The following is a summary of “Smoking on the risk of acute respiratory distress syndrome: a systematic review and meta-analysis,” published in the April 2024 issue of Critical Care by Zhang et al.
Despite recognition of a link between smoking and acute respiratory distress syndrome (ARDS), findings on this connection have been contradictory.
Researchers conducted a retrospective study examining the link between smoking and ARDS risk in adults through a systematic review and meta-analysis.
They searched PubMed, EMBASE, Cochrane Library, and Web of Science databases for studies published (January 1, 2000, and December 31, 2023). Adult patients with clinical risk factors for ARDS and a smoking history were included. Outcomes were measured using ORs for binary variables, MDs for continuous variables, and a standard 95% CI.
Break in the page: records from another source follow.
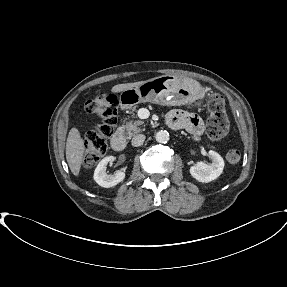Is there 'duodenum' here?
<instances>
[{
  "label": "duodenum",
  "instance_id": "duodenum-1",
  "mask_svg": "<svg viewBox=\"0 0 287 287\" xmlns=\"http://www.w3.org/2000/svg\"><path fill=\"white\" fill-rule=\"evenodd\" d=\"M111 146L117 152H122L127 147V142L122 133H116L111 138Z\"/></svg>",
  "mask_w": 287,
  "mask_h": 287
}]
</instances>
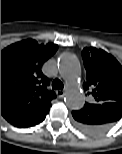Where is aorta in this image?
Returning <instances> with one entry per match:
<instances>
[{"instance_id":"1","label":"aorta","mask_w":122,"mask_h":154,"mask_svg":"<svg viewBox=\"0 0 122 154\" xmlns=\"http://www.w3.org/2000/svg\"><path fill=\"white\" fill-rule=\"evenodd\" d=\"M58 71L67 84L66 105L70 109H80L85 102L80 88V63L72 54H63L58 61Z\"/></svg>"}]
</instances>
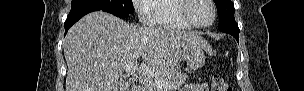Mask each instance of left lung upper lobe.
Masks as SVG:
<instances>
[{"instance_id": "obj_1", "label": "left lung upper lobe", "mask_w": 304, "mask_h": 91, "mask_svg": "<svg viewBox=\"0 0 304 91\" xmlns=\"http://www.w3.org/2000/svg\"><path fill=\"white\" fill-rule=\"evenodd\" d=\"M220 22L218 29L222 32H239L234 18V4L230 0H214Z\"/></svg>"}]
</instances>
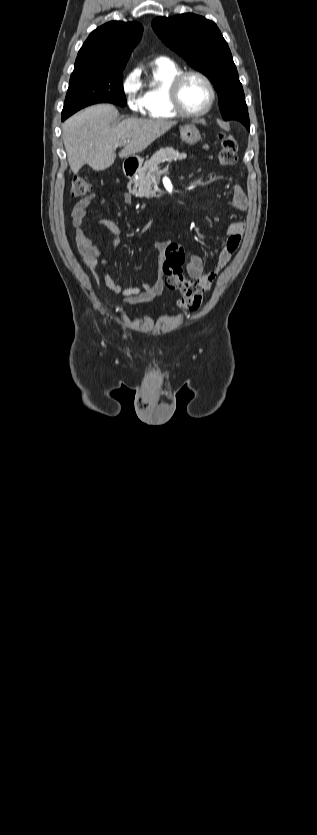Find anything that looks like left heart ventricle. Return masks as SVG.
Wrapping results in <instances>:
<instances>
[{
  "label": "left heart ventricle",
  "instance_id": "1",
  "mask_svg": "<svg viewBox=\"0 0 317 835\" xmlns=\"http://www.w3.org/2000/svg\"><path fill=\"white\" fill-rule=\"evenodd\" d=\"M210 98L206 83L197 76H189L181 89V101L189 112L203 110Z\"/></svg>",
  "mask_w": 317,
  "mask_h": 835
}]
</instances>
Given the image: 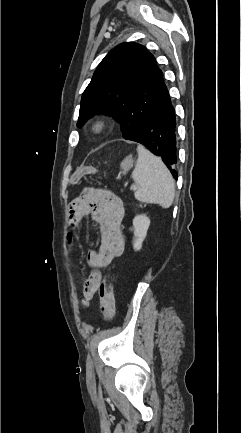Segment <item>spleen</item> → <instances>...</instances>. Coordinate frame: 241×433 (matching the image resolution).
Instances as JSON below:
<instances>
[{
    "label": "spleen",
    "mask_w": 241,
    "mask_h": 433,
    "mask_svg": "<svg viewBox=\"0 0 241 433\" xmlns=\"http://www.w3.org/2000/svg\"><path fill=\"white\" fill-rule=\"evenodd\" d=\"M138 160L132 178L139 186L135 198L144 203L169 208L174 200L175 182L162 160L139 145Z\"/></svg>",
    "instance_id": "3e777b00"
}]
</instances>
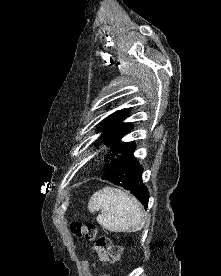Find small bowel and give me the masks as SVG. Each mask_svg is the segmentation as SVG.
Listing matches in <instances>:
<instances>
[{
	"mask_svg": "<svg viewBox=\"0 0 221 276\" xmlns=\"http://www.w3.org/2000/svg\"><path fill=\"white\" fill-rule=\"evenodd\" d=\"M96 254H97V258L100 262H102V263L109 262V256L104 250L96 248ZM93 269L95 271H98V268L95 265H93Z\"/></svg>",
	"mask_w": 221,
	"mask_h": 276,
	"instance_id": "1",
	"label": "small bowel"
}]
</instances>
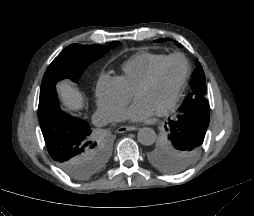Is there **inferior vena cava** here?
<instances>
[{
  "label": "inferior vena cava",
  "mask_w": 254,
  "mask_h": 216,
  "mask_svg": "<svg viewBox=\"0 0 254 216\" xmlns=\"http://www.w3.org/2000/svg\"><path fill=\"white\" fill-rule=\"evenodd\" d=\"M122 115L111 107L98 106L96 112L92 116V122L96 126H105L111 122L122 121Z\"/></svg>",
  "instance_id": "obj_1"
}]
</instances>
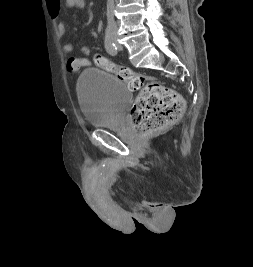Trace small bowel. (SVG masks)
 <instances>
[{"instance_id":"obj_1","label":"small bowel","mask_w":253,"mask_h":267,"mask_svg":"<svg viewBox=\"0 0 253 267\" xmlns=\"http://www.w3.org/2000/svg\"><path fill=\"white\" fill-rule=\"evenodd\" d=\"M65 5L68 8L72 9H83L86 5L85 0H64ZM48 10L50 14L58 20L57 23V34L60 39L65 37L66 34V28L64 22L61 20V5L60 2L61 0H46ZM63 51L65 53H71L74 51V46L73 44L69 42H65L63 44Z\"/></svg>"}]
</instances>
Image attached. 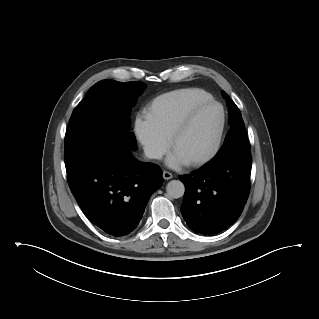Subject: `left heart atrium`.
<instances>
[{"label": "left heart atrium", "mask_w": 319, "mask_h": 319, "mask_svg": "<svg viewBox=\"0 0 319 319\" xmlns=\"http://www.w3.org/2000/svg\"><path fill=\"white\" fill-rule=\"evenodd\" d=\"M186 164L187 162L174 151L167 158V165L171 168H180Z\"/></svg>", "instance_id": "left-heart-atrium-1"}]
</instances>
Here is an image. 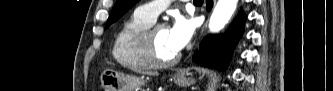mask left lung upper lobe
<instances>
[{"label": "left lung upper lobe", "instance_id": "5c2ea615", "mask_svg": "<svg viewBox=\"0 0 333 91\" xmlns=\"http://www.w3.org/2000/svg\"><path fill=\"white\" fill-rule=\"evenodd\" d=\"M138 0H117L107 20L106 27L117 21L124 15Z\"/></svg>", "mask_w": 333, "mask_h": 91}]
</instances>
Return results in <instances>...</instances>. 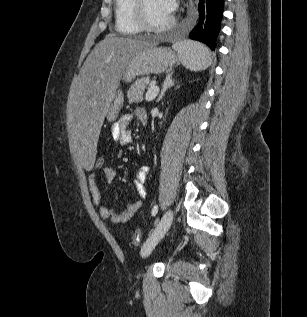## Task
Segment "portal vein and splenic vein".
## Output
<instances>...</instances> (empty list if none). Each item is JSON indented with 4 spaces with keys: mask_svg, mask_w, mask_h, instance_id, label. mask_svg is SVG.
Here are the masks:
<instances>
[{
    "mask_svg": "<svg viewBox=\"0 0 307 317\" xmlns=\"http://www.w3.org/2000/svg\"><path fill=\"white\" fill-rule=\"evenodd\" d=\"M159 87L155 84H150V87L148 88V91L145 94L146 101H152L158 94Z\"/></svg>",
    "mask_w": 307,
    "mask_h": 317,
    "instance_id": "portal-vein-and-splenic-vein-1",
    "label": "portal vein and splenic vein"
}]
</instances>
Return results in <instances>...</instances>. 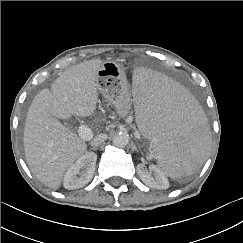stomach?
I'll list each match as a JSON object with an SVG mask.
<instances>
[{
	"label": "stomach",
	"instance_id": "0dacf381",
	"mask_svg": "<svg viewBox=\"0 0 243 243\" xmlns=\"http://www.w3.org/2000/svg\"><path fill=\"white\" fill-rule=\"evenodd\" d=\"M97 89L119 116L125 117L129 114L131 110L130 85L119 64L113 61L102 63L97 72Z\"/></svg>",
	"mask_w": 243,
	"mask_h": 243
}]
</instances>
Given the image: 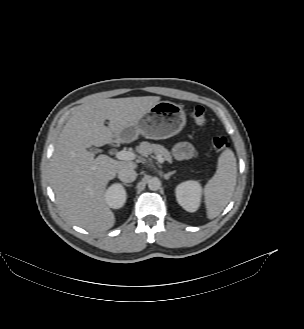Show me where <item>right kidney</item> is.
Returning <instances> with one entry per match:
<instances>
[{
  "instance_id": "obj_1",
  "label": "right kidney",
  "mask_w": 304,
  "mask_h": 329,
  "mask_svg": "<svg viewBox=\"0 0 304 329\" xmlns=\"http://www.w3.org/2000/svg\"><path fill=\"white\" fill-rule=\"evenodd\" d=\"M126 198V190L120 184H112L105 192V201L113 209L121 208Z\"/></svg>"
}]
</instances>
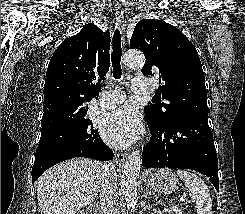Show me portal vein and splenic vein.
I'll return each instance as SVG.
<instances>
[{"mask_svg": "<svg viewBox=\"0 0 245 214\" xmlns=\"http://www.w3.org/2000/svg\"><path fill=\"white\" fill-rule=\"evenodd\" d=\"M187 200V198L185 197V195L184 196H182L180 199H179V201H186Z\"/></svg>", "mask_w": 245, "mask_h": 214, "instance_id": "1", "label": "portal vein and splenic vein"}]
</instances>
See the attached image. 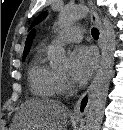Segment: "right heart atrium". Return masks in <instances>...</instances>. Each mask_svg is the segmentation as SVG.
Segmentation results:
<instances>
[{
	"mask_svg": "<svg viewBox=\"0 0 123 130\" xmlns=\"http://www.w3.org/2000/svg\"><path fill=\"white\" fill-rule=\"evenodd\" d=\"M66 79L60 76V90H64L66 88Z\"/></svg>",
	"mask_w": 123,
	"mask_h": 130,
	"instance_id": "right-heart-atrium-1",
	"label": "right heart atrium"
}]
</instances>
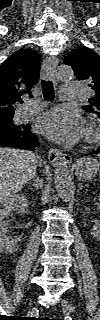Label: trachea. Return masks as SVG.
I'll return each mask as SVG.
<instances>
[{"label":"trachea","mask_w":100,"mask_h":320,"mask_svg":"<svg viewBox=\"0 0 100 320\" xmlns=\"http://www.w3.org/2000/svg\"><path fill=\"white\" fill-rule=\"evenodd\" d=\"M42 89H43V96L47 99H52L54 97V89L53 84L49 80H42Z\"/></svg>","instance_id":"obj_1"}]
</instances>
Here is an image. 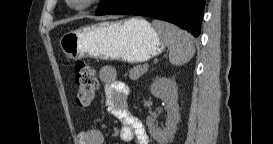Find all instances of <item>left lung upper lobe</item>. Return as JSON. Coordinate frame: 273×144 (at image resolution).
Segmentation results:
<instances>
[{
    "label": "left lung upper lobe",
    "instance_id": "1",
    "mask_svg": "<svg viewBox=\"0 0 273 144\" xmlns=\"http://www.w3.org/2000/svg\"><path fill=\"white\" fill-rule=\"evenodd\" d=\"M111 1H112V0H102V1L100 2V4H99V7H98L97 12L103 11V10L106 8V6H107Z\"/></svg>",
    "mask_w": 273,
    "mask_h": 144
}]
</instances>
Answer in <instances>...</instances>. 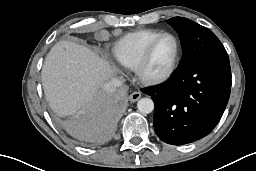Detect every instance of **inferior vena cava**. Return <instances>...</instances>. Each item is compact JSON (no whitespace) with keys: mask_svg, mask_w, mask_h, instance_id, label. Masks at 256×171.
I'll list each match as a JSON object with an SVG mask.
<instances>
[{"mask_svg":"<svg viewBox=\"0 0 256 171\" xmlns=\"http://www.w3.org/2000/svg\"><path fill=\"white\" fill-rule=\"evenodd\" d=\"M122 82L118 79H113L110 82H107L104 84V89L108 92V93H113L116 91L117 87L121 86Z\"/></svg>","mask_w":256,"mask_h":171,"instance_id":"602c4592","label":"inferior vena cava"}]
</instances>
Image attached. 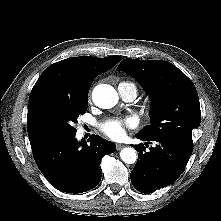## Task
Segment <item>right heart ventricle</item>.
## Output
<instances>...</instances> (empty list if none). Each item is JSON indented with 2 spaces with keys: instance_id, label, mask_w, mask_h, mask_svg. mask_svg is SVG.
Instances as JSON below:
<instances>
[{
  "instance_id": "obj_1",
  "label": "right heart ventricle",
  "mask_w": 221,
  "mask_h": 221,
  "mask_svg": "<svg viewBox=\"0 0 221 221\" xmlns=\"http://www.w3.org/2000/svg\"><path fill=\"white\" fill-rule=\"evenodd\" d=\"M120 84H123V85H131V86H134L135 87V85L133 84V83H131V82H121ZM136 88V87H135Z\"/></svg>"
}]
</instances>
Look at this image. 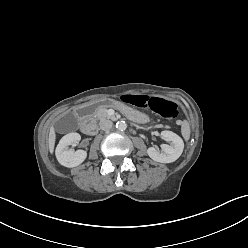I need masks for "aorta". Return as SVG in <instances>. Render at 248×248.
<instances>
[{
	"instance_id": "1",
	"label": "aorta",
	"mask_w": 248,
	"mask_h": 248,
	"mask_svg": "<svg viewBox=\"0 0 248 248\" xmlns=\"http://www.w3.org/2000/svg\"><path fill=\"white\" fill-rule=\"evenodd\" d=\"M116 128H117L118 130H120V131H124V130H126V128H127V124H126L125 121H118V122L116 123Z\"/></svg>"
}]
</instances>
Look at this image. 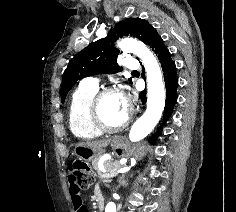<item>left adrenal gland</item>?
<instances>
[{
    "label": "left adrenal gland",
    "mask_w": 236,
    "mask_h": 212,
    "mask_svg": "<svg viewBox=\"0 0 236 212\" xmlns=\"http://www.w3.org/2000/svg\"><path fill=\"white\" fill-rule=\"evenodd\" d=\"M124 177H125V175H122V176L119 178V184H120V185H125V184H126V182H125V180H124Z\"/></svg>",
    "instance_id": "obj_1"
}]
</instances>
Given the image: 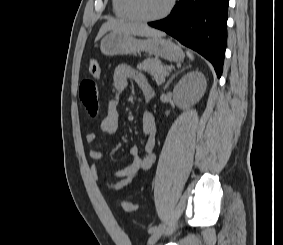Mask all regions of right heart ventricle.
I'll return each instance as SVG.
<instances>
[{
    "instance_id": "obj_1",
    "label": "right heart ventricle",
    "mask_w": 283,
    "mask_h": 245,
    "mask_svg": "<svg viewBox=\"0 0 283 245\" xmlns=\"http://www.w3.org/2000/svg\"><path fill=\"white\" fill-rule=\"evenodd\" d=\"M112 6L117 17L128 20L134 19L127 9L126 0H112Z\"/></svg>"
}]
</instances>
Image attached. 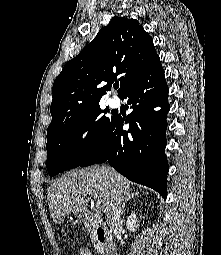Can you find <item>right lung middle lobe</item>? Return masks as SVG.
<instances>
[{
	"instance_id": "1",
	"label": "right lung middle lobe",
	"mask_w": 221,
	"mask_h": 255,
	"mask_svg": "<svg viewBox=\"0 0 221 255\" xmlns=\"http://www.w3.org/2000/svg\"><path fill=\"white\" fill-rule=\"evenodd\" d=\"M99 103L68 116L47 133V170L50 176L79 166L94 150L114 116L106 117ZM88 130L85 139L81 138Z\"/></svg>"
}]
</instances>
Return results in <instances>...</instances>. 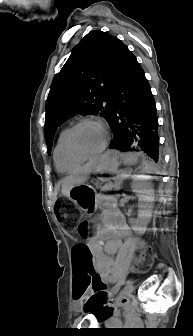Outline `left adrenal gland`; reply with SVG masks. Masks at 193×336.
<instances>
[{"label": "left adrenal gland", "mask_w": 193, "mask_h": 336, "mask_svg": "<svg viewBox=\"0 0 193 336\" xmlns=\"http://www.w3.org/2000/svg\"><path fill=\"white\" fill-rule=\"evenodd\" d=\"M127 177H128V175H127L125 172H121V173L118 175V178H119L118 183H119V185H120V183H122V181H123L124 179H126Z\"/></svg>", "instance_id": "obj_1"}]
</instances>
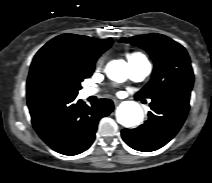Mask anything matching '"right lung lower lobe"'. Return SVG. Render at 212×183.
<instances>
[{
	"mask_svg": "<svg viewBox=\"0 0 212 183\" xmlns=\"http://www.w3.org/2000/svg\"><path fill=\"white\" fill-rule=\"evenodd\" d=\"M75 97L47 95L28 99L32 124L40 138L55 151L76 155L87 150L95 139L102 117L113 111V102L99 99L91 107Z\"/></svg>",
	"mask_w": 212,
	"mask_h": 183,
	"instance_id": "obj_1",
	"label": "right lung lower lobe"
}]
</instances>
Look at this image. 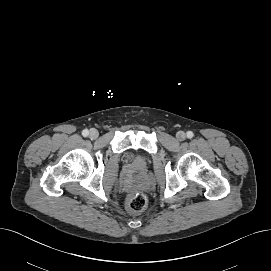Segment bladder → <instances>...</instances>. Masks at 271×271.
<instances>
[{
	"instance_id": "bladder-1",
	"label": "bladder",
	"mask_w": 271,
	"mask_h": 271,
	"mask_svg": "<svg viewBox=\"0 0 271 271\" xmlns=\"http://www.w3.org/2000/svg\"><path fill=\"white\" fill-rule=\"evenodd\" d=\"M126 158L128 162H130L135 168L140 170L144 169L149 162L147 156L137 153H129Z\"/></svg>"
}]
</instances>
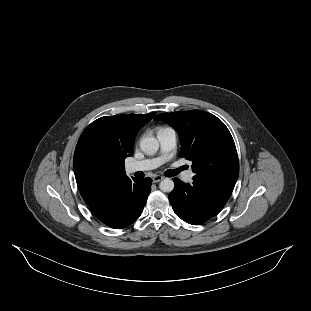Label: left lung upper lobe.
Masks as SVG:
<instances>
[{
	"label": "left lung upper lobe",
	"mask_w": 311,
	"mask_h": 311,
	"mask_svg": "<svg viewBox=\"0 0 311 311\" xmlns=\"http://www.w3.org/2000/svg\"><path fill=\"white\" fill-rule=\"evenodd\" d=\"M157 120L179 134L180 157L192 161L193 179L235 184L239 162L234 140L225 124L201 110L162 113Z\"/></svg>",
	"instance_id": "5c2ea615"
}]
</instances>
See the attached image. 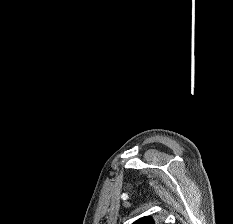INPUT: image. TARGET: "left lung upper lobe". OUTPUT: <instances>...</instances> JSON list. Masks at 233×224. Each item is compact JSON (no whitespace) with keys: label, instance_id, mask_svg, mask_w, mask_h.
Segmentation results:
<instances>
[{"label":"left lung upper lobe","instance_id":"obj_1","mask_svg":"<svg viewBox=\"0 0 233 224\" xmlns=\"http://www.w3.org/2000/svg\"><path fill=\"white\" fill-rule=\"evenodd\" d=\"M133 224H156V221L151 216H145L136 220Z\"/></svg>","mask_w":233,"mask_h":224}]
</instances>
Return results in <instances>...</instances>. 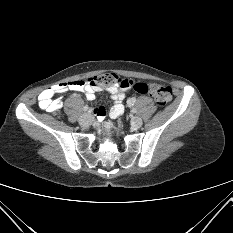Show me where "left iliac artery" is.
<instances>
[{
	"label": "left iliac artery",
	"mask_w": 233,
	"mask_h": 233,
	"mask_svg": "<svg viewBox=\"0 0 233 233\" xmlns=\"http://www.w3.org/2000/svg\"><path fill=\"white\" fill-rule=\"evenodd\" d=\"M132 112H133V113H136V112H137V109H136V108H133V109H132Z\"/></svg>",
	"instance_id": "44dca946"
}]
</instances>
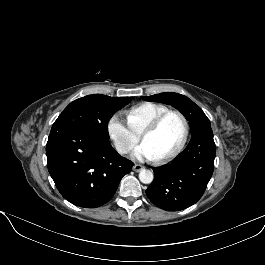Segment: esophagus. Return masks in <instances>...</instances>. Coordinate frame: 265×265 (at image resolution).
<instances>
[{
    "mask_svg": "<svg viewBox=\"0 0 265 265\" xmlns=\"http://www.w3.org/2000/svg\"><path fill=\"white\" fill-rule=\"evenodd\" d=\"M142 169H144V166H142L141 164H134L133 166V171L135 172H140Z\"/></svg>",
    "mask_w": 265,
    "mask_h": 265,
    "instance_id": "esophagus-1",
    "label": "esophagus"
}]
</instances>
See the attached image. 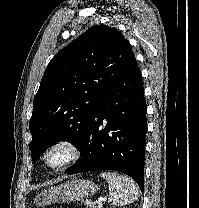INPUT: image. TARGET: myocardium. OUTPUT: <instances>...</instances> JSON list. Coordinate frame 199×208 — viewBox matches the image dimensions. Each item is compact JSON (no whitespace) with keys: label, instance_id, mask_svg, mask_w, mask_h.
Listing matches in <instances>:
<instances>
[{"label":"myocardium","instance_id":"myocardium-1","mask_svg":"<svg viewBox=\"0 0 199 208\" xmlns=\"http://www.w3.org/2000/svg\"><path fill=\"white\" fill-rule=\"evenodd\" d=\"M65 148L68 151V158L59 164H50L48 156L56 148ZM82 150L80 145L73 139L63 137L50 142L44 149L42 159L44 165L52 171H62L75 164L81 158Z\"/></svg>","mask_w":199,"mask_h":208}]
</instances>
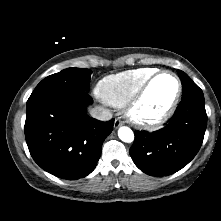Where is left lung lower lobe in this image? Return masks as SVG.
Returning a JSON list of instances; mask_svg holds the SVG:
<instances>
[{
  "label": "left lung lower lobe",
  "mask_w": 221,
  "mask_h": 221,
  "mask_svg": "<svg viewBox=\"0 0 221 221\" xmlns=\"http://www.w3.org/2000/svg\"><path fill=\"white\" fill-rule=\"evenodd\" d=\"M207 126L204 98L181 100L173 117L152 133L136 131L129 152L135 165L151 176L171 175L199 151Z\"/></svg>",
  "instance_id": "left-lung-lower-lobe-1"
}]
</instances>
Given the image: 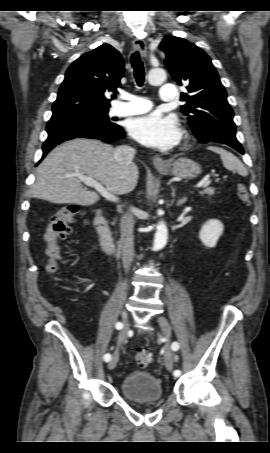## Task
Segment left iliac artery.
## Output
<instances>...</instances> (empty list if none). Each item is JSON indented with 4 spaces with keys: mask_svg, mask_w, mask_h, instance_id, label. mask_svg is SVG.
I'll return each instance as SVG.
<instances>
[{
    "mask_svg": "<svg viewBox=\"0 0 270 453\" xmlns=\"http://www.w3.org/2000/svg\"><path fill=\"white\" fill-rule=\"evenodd\" d=\"M171 348L173 351H177L179 349V344L177 342H173ZM173 374L175 377H179L181 375V371L175 370Z\"/></svg>",
    "mask_w": 270,
    "mask_h": 453,
    "instance_id": "left-iliac-artery-1",
    "label": "left iliac artery"
}]
</instances>
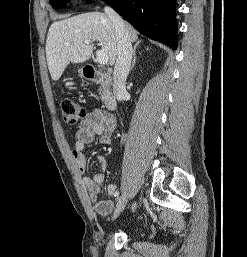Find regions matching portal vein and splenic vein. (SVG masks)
<instances>
[{
  "mask_svg": "<svg viewBox=\"0 0 247 257\" xmlns=\"http://www.w3.org/2000/svg\"><path fill=\"white\" fill-rule=\"evenodd\" d=\"M85 44H89V41H85ZM67 46H69V43H66ZM96 58L100 65H105L108 63V56L103 51H97L96 52Z\"/></svg>",
  "mask_w": 247,
  "mask_h": 257,
  "instance_id": "portal-vein-and-splenic-vein-1",
  "label": "portal vein and splenic vein"
}]
</instances>
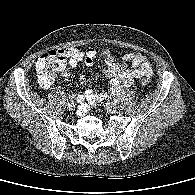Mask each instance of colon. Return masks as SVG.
I'll use <instances>...</instances> for the list:
<instances>
[{"label":"colon","mask_w":195,"mask_h":195,"mask_svg":"<svg viewBox=\"0 0 195 195\" xmlns=\"http://www.w3.org/2000/svg\"><path fill=\"white\" fill-rule=\"evenodd\" d=\"M66 58L56 51H50L42 54L36 62V70L38 79L42 86H50L55 78L62 73L66 66ZM150 80L146 78L141 79V84L149 85Z\"/></svg>","instance_id":"colon-1"}]
</instances>
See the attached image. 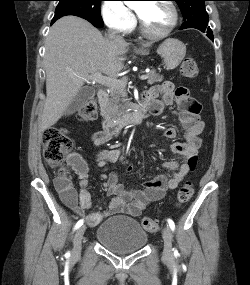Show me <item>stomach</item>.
Here are the masks:
<instances>
[{
	"mask_svg": "<svg viewBox=\"0 0 250 285\" xmlns=\"http://www.w3.org/2000/svg\"><path fill=\"white\" fill-rule=\"evenodd\" d=\"M142 55L149 52L141 51ZM157 53L163 58L167 70H173L182 62L186 55V46L178 39L168 38L157 49Z\"/></svg>",
	"mask_w": 250,
	"mask_h": 285,
	"instance_id": "0dacf381",
	"label": "stomach"
}]
</instances>
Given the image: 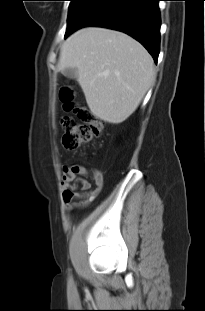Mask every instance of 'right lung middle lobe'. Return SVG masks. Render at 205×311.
I'll use <instances>...</instances> for the list:
<instances>
[{"mask_svg": "<svg viewBox=\"0 0 205 311\" xmlns=\"http://www.w3.org/2000/svg\"><path fill=\"white\" fill-rule=\"evenodd\" d=\"M70 7H69V15H68V27L67 32L70 31L75 21L78 19L80 14L83 12L85 6L90 0H70Z\"/></svg>", "mask_w": 205, "mask_h": 311, "instance_id": "1", "label": "right lung middle lobe"}]
</instances>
The results showed 26 observational studies with 36,995 patients. Smoking was significantly associated with an increased risk of ARDS (OR 1.67; 95% CI 1.33–2.08; P<0.001). Patient-reported smoking history had similar associations with ARDS (OR 1.78; 95% CI 1.38–2.28; P<0.001). Tobacco metabolite detection showed no significant difference in ARDS risk (OR 1.19; 95% CI 0.69–2.05; P=0.53). The 4-(methylnitrosamino)-1-(3-pyridyl)-1-butanol (NNAL) is a metabolite of tobacco products. The smoking group was younger than the control group (MD − 7.15; 95% CI −11.58 to −2.72; P=0.002). Smoking notably increased ARDS incidence with extrapulmonary etiologies (OR 1.85; 95% CI 1.43–2.38; P<0.001). Publication bias did not affect our conclusions’ integrity. Sensitivity analysis reinforced our aggregated outcomes’ reliability.
Investigators found a strong correlation between smoking and increased ARDS risk, underlining the importance of comprehensive smoking history evaluation and close monitoring of smokers, particularly those with additional non-lung risk factors for ARDS.